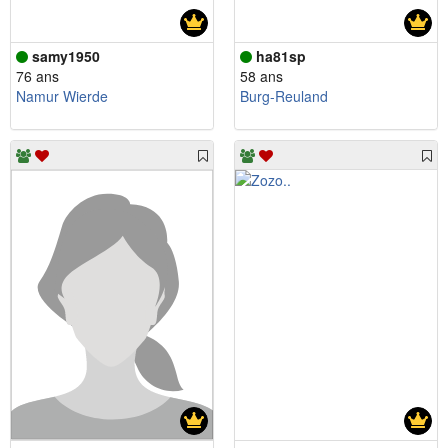
samy1950
ha81sp
76 ans
58 ans
Namur Wierde
Burg-Reuland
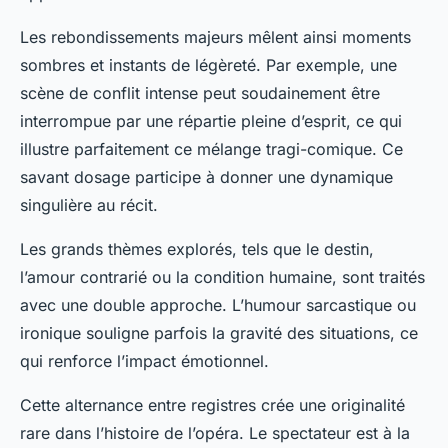
Les rebondissements majeurs mêlent ainsi moments
sombres et instants de légèreté. Par exemple, une
scène de conflit intense peut soudainement être
interrompue par une répartie pleine d’esprit, ce qui
illustre parfaitement ce mélange tragi-comique. Ce
savant dosage participe à donner une dynamique
singulière au récit.
Les grands thèmes explorés, tels que le destin,
l’amour contrarié ou la condition humaine, sont traités
avec une double approche. L’humour sarcastique ou
ironique souligne parfois la gravité des situations, ce
qui renforce l’impact émotionnel.
Cette alternance entre registres crée une originalité
rare dans l’histoire de l’opéra. Le spectateur est à la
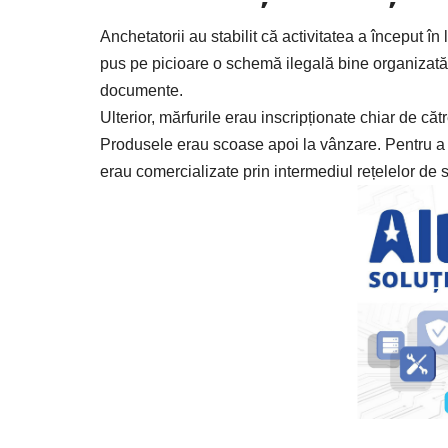
Anchetatorii au stabilit că activitatea a început î
pus pe picioare o schemă ilegală bine organizată.
documente.
Ulterior, mărfurile erau inscripționate chiar de că
Produsele erau scoase apoi la vânzare. Pentru a a
erau comercializate prin intermediul rețelelor de s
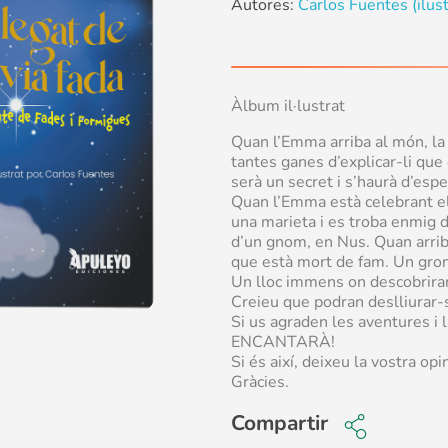
Autores:
Carlos Fuentes (ilus
Àlbum il·lustrat
Quan l’Emma arriba al món, la 
tantes ganes d’explicar-li que
serà un secret i s’haurà d’espe
Quan l’Emma està celebrant el
una marieta i es troba enmig d
d’un gnom, en Nus. Quan arriba
que està mort de fam. Un groni
Un lloc immens on descobrira
Creieu que podran deslliurar-s
Si us agraden les aventures i
ENCANTARÀ!
Si és així, deixeu la vostra o
Gràcies.
Compartir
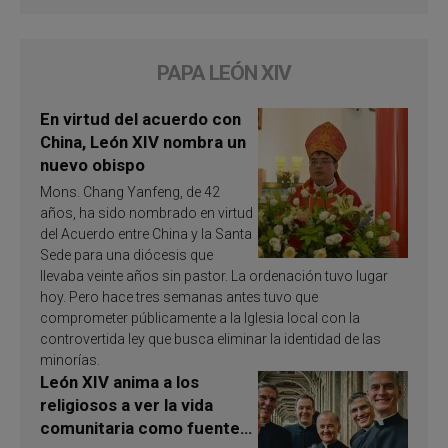
PAPA LEÓN XIV
En virtud del acuerdo con
China, León XIV nombra un
nuevo obispo
Mons. Chang Yanfeng, de 42
años, ha sido nombrado en virtud
del Acuerdo entre China y la Santa
Sede para una diócesis que
llevaba veinte años sin pastor. La ordenación tuvo lugar
hoy. Pero hace tres semanas antes tuvo que
comprometer públicamente a la Iglesia local con la
controvertida ley que busca eliminar la identidad de las
minorías.
León XIV anima a los
religiosos a ver la vida
comunitaria como fuente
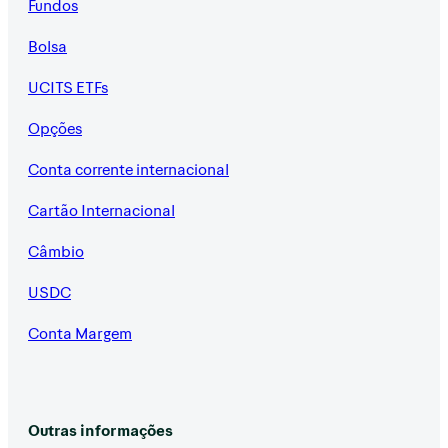
Fundos
Bolsa
UCITS ETFs
Opções
Conta corrente internacional
Cartão Internacional
Câmbio
USDC
Conta Margem
Outras informações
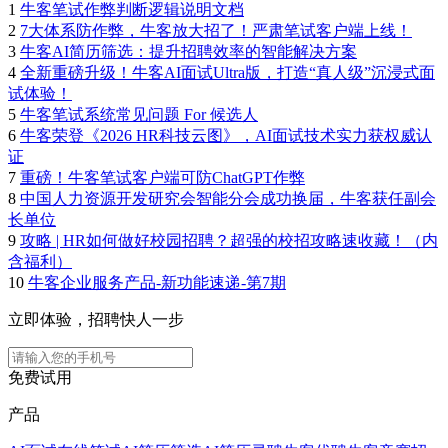
1
牛客笔试作弊判断逻辑说明文档
2
7大体系防作弊，牛客放大招了！严肃笔试客户端上线！
3
牛客AI简历筛选：提升招聘效率的智能解决方案
4
全新重磅升级！牛客AI面试Ultra版，打造“真人级”沉浸式面
试体验！
5
牛客笔试系统常见问题 For 候选人
6
牛客荣登《2026 HR科技云图》，AI面试技术实力获权威认
证
7
重磅！牛客笔试客户端可防ChatGPT作弊
8
中国人力资源开发研究会智能分会成功换届，牛客获任副会
长单位
9
攻略 | HR如何做好校园招聘？超强的校招攻略速收藏！（内
含福利）
10
牛客企业服务产品-新功能速递-第7期
立即体验，招聘快人一步
免费试用
产品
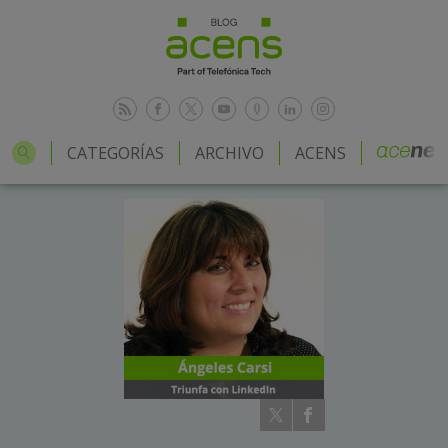
CATEGORÍAS
ARCHIVO
ACENS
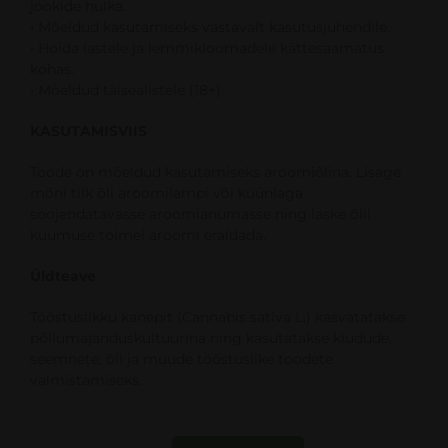
jookide hulka.
• Mõeldud kasutamiseks vastavalt kasutusjuhendile.
• Hoida lastele ja lemmikloomadele kättesaamatus
kohas.
• Mõeldud täisealistele (18+).
KASUTAMISVIIS
Toode on mõeldud kasutamiseks aroomiõlina. Lisage
mõni tilk õli aroomilampi või küünlaga
soojendatavasse aroomianumasse ning laske õlil
kuumuse toimel aroomi eraldada.
Üldteave
Tööstuslikku kanepit (Cannabis sativa L.) kasvatatakse
põllumajanduskultuurina ning kasutatakse kiudude,
seemnete, õli ja muude tööstuslike toodete
valmistamiseks.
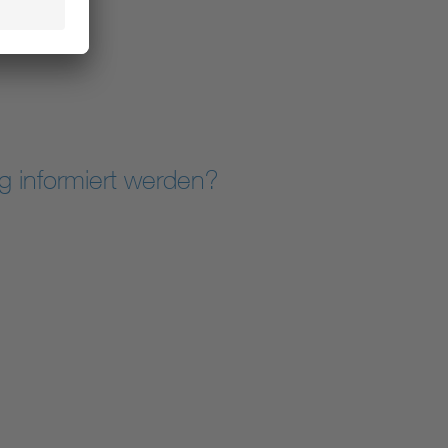
g informiert werden?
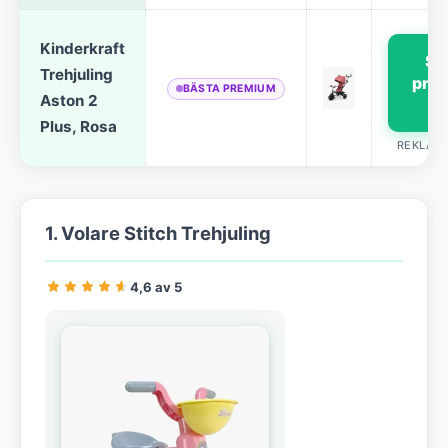
Kinderkraft
Se
Trehjuling
pris
BÄSTA PREMIUM
Aston 2
→
Plus, Rosa
REKLAM
1. Volare Stitch Trehjuling
4,6 av 5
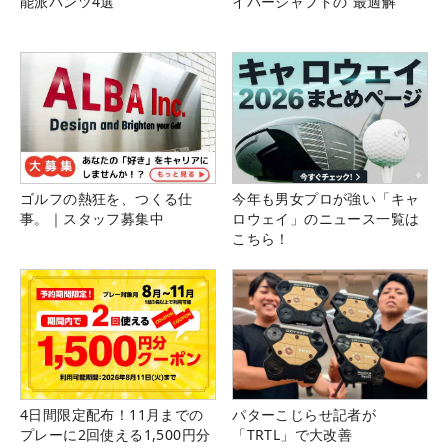
能派パンツ4選
イバーシャフトの“最適解”
ゴルフの熱狂を、つくる仕
今年も男女プロが強い「キャ
事。｜スタッフ募集中
ロウェイ」のニュース一覧は
こちら！
4日間限定配布！11月までの
パターこじらせ記者が
プレーに2回使える1,500円分
「TRTL」で大改善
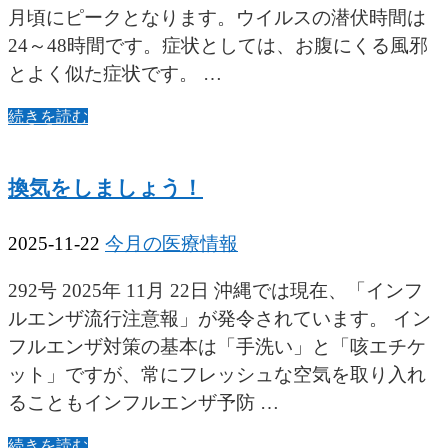
月頃にピークとなります。ウイルスの潜伏時間は
24～48時間です。症状としては、お腹にくる風邪
とよく似た症状です。 …
続きを読む
換気をしましょう！
2025-11-22
今月の医療情報
292号 2025年 11月 22日 沖縄では現在、「インフ
ルエンザ流行注意報」が発令されています。 イン
フルエンザ対策の基本は「手洗い」と「咳エチケ
ット」ですが、常にフレッシュな空気を取り入れ
ることもインフルエンザ予防 …
続きを読む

+++

> **Task instructions**:
Copy each line of the records that contains the word "kasutamiseks".

> **Completed exercise**:
• Mõeldud kasutamiseks vastavalt kasutusjuhendile.
Toode on mõeldud kasutamiseks aroomiõlina. Lisage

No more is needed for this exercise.